▸ TO DO: Without the pictures, copy all of the data exactly.

▸ INFORMATION PROVIDED:
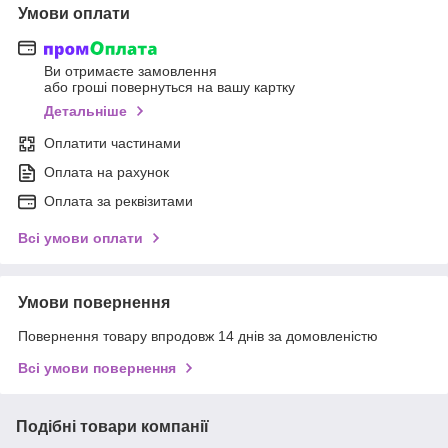
Умови оплати
Ви отримаєте замовлення
або гроші повернуться на вашу картку
Детальніше
Оплатити частинами
Оплата на рахунок
Оплата за реквізитами
Всі умови оплати
Умови повернення
Повернення товару впродовж 14 днів за домовленістю
Всі умови повернення
Подібні товари компанії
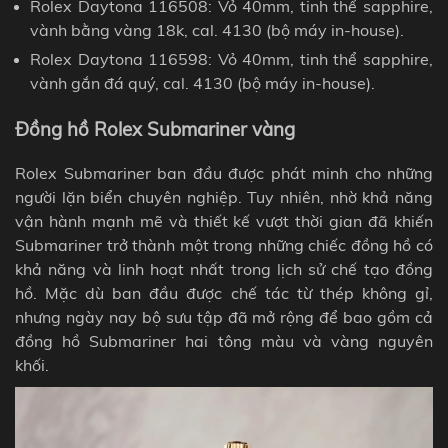
Rolex Daytona 116508: Vỏ 40mm, tinh thể sapphire,
vành
bằng vàng 18k, cal. 4130 (bộ máy in-house).
Rolex Daytona 116598: Vỏ 40mm, tinh thể sapphire,
vành
gắn đá quý, cal. 4130 (bộ máy in-house).
Đồng hồ Rolex Submariner vàng
Rolex Submariner ban đầu được phát minh cho những
người lặn biển chuyên nghiệp. Tuy nhiên, nhờ khả năng
vận hành mạnh mẽ và thiết kế vượt thời gian đã khiến
Submariner
trở thành một trong những chiếc đồng hồ có
khả năng và linh hoạt nhất trong lịch sử chế tạo đồng
hồ. Mặc dù ban đầu được chế tác từ thép không gỉ,
nhưng ngày nay bộ sưu tập đã mở rộng để bao gồm cả
đồng hồ Submariner hai tông màu và vàng nguyên
khối.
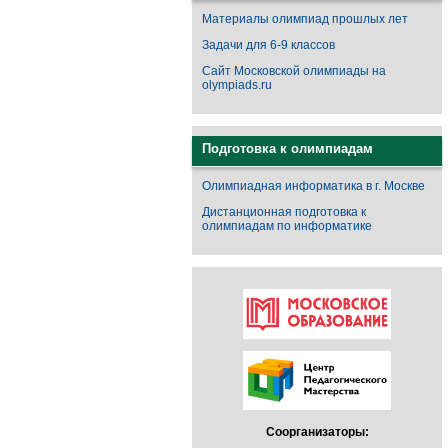
Материалы олимпиад прошлых лет
Задачи для 6-9 классов
Сайт Московской олимпиады на
olympiads.ru
Подготовка к олимпиадам
Олимпиадная информатика в г. Москве
Дистанционная подготовка к
олимпиадам по информатике
Соорганизаторы:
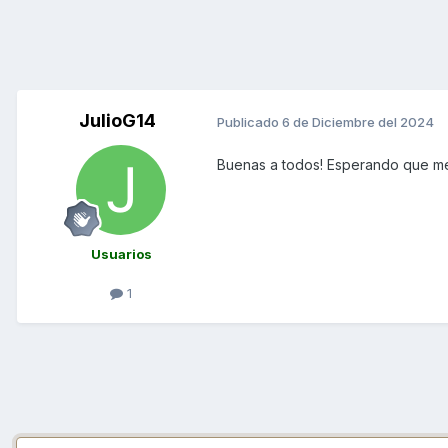
JulioG14
Publicado
6 de Diciembre del 2024
Buenas a todos! Esperando que me e
Usuarios
1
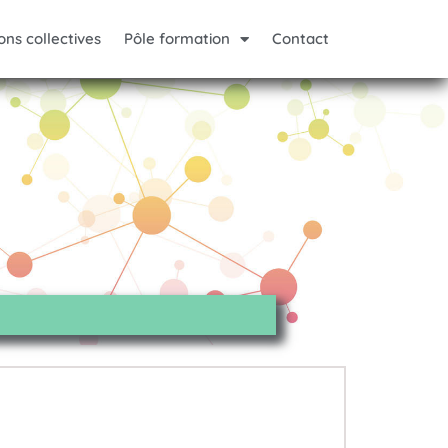
ons collectives
Pôle formation
Contact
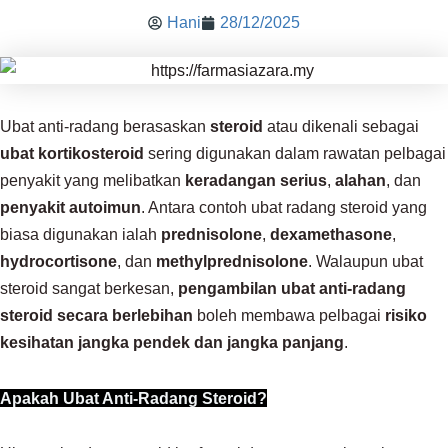
Hani
28/12/2025
Ubat anti-radang berasaskan
steroid
atau dikenali sebagai
ubat kortikosteroid
sering digunakan dalam rawatan pelbagai
penyakit yang melibatkan
keradangan serius
,
alahan
, dan
penyakit autoimun
. Antara contoh ubat radang steroid yang
biasa digunakan ialah
prednisolone
,
dexamethasone
,
hydrocortisone
, dan
methylprednisolone
. Walaupun ubat
steroid sangat berkesan,
pengambilan ubat anti-radang
steroid secara berlebihan
boleh membawa pelbagai
risiko
kesihatan jangka pendek dan jangka panjang
.
Apakah Ubat Anti-Radang Steroid?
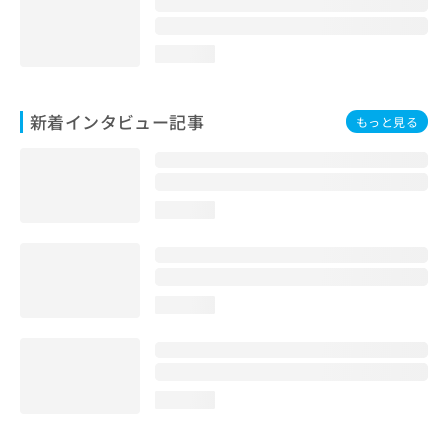
loading...
新着インタビュー記事
もっと見る
loading...
loading...
loading...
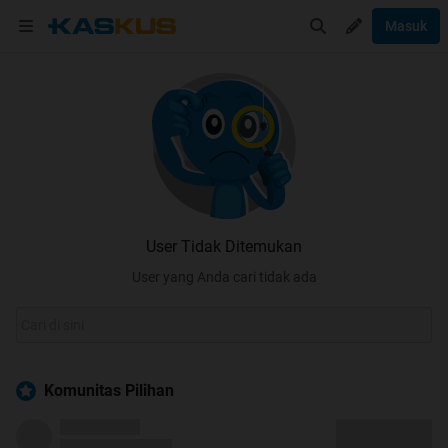
Masuk
User Tidak Ditemukan
User yang Anda cari tidak ada
Komunitas Pilihan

▸ OUTPUT:
Умови оплати
Ви отримаєте замовлення
або гроші повернуться на вашу картку
Детальніше
Оплатити частинами
Оплата на рахунок
Оплата за реквізитами
Всі умови оплати
Умови повернення
Повернення товару впродовж 14 днів за домовленістю
Всі умови повернення
Подібні товари компанії
Rolex Daytona 116508: Vỏ 40mm, tinh thể sapphire,
vành
bằng vàng 18k, cal. 4130 (bộ máy in-house).
Rolex Daytona 116598: Vỏ 40mm, tinh thể sapphire,
vành
gắn đá quý, cal. 4130 (bộ máy in-house).
Đồng hồ Rolex Submariner vàng
Rolex Submariner ban đầu được phát minh cho những
người lặn biển chuyên nghiệp. Tuy nhiên, nhờ khả năng
vận hành mạnh mẽ và thiết kế vượt thời gian đã khiến
Submariner
trở thành một trong những chiếc đồng hồ có
khả năng và linh hoạt nhất trong lịch sử chế tạo đồng
hồ. Mặc dù ban đầu được chế tác từ thép không gỉ,
nhưng ngày nay bộ sưu tập đã mở rộng để bao gồm cả
đồng hồ Submariner hai tông màu và vàng nguyên
khối.
Материалы олимпиад прошлых лет
Задачи для 6-9 классов
Сайт Московской олимпиады на
olympiads.ru
Подготовка к олимпиадам
Олимпиадная информатика в г. Москве
Дистанционная подготовка к
олимпиадам по информатике
Соорганизаторы:
JulioG14
Publicado
6 de Diciembre del 2024
Buenas a todos! Esperando que me e
Usuarios
1
ons collectives
Pôle formation
Contact
Hani
28/12/2025
Ubat anti-radang berasaskan
steroid
atau dikenali sebagai
ubat kortikosteroid
sering digunakan dalam rawatan pelbagai
penyakit yang melibatkan
keradangan serius
,
alahan
, dan
penyakit autoimun
. Antara contoh ubat radang steroid yang
biasa digunakan ialah
prednisolone
,
dexamethasone
,
hydrocortisone
, dan
methylprednisolone
. Walaupun ubat
steroid sangat berkesan,
pengambilan ubat anti-radang
steroid secara berlebihan
boleh membawa pelbagai
risiko
kesihatan jangka pendek dan jangka panjang
.
Apakah Ubat Anti-Radang Steroid?
loading...
新着インタビュー記事
もっと見る
loading...
loading...
loading...
Masuk
User Tidak Ditemukan
User yang Anda cari tidak ada
Komunitas Pilihan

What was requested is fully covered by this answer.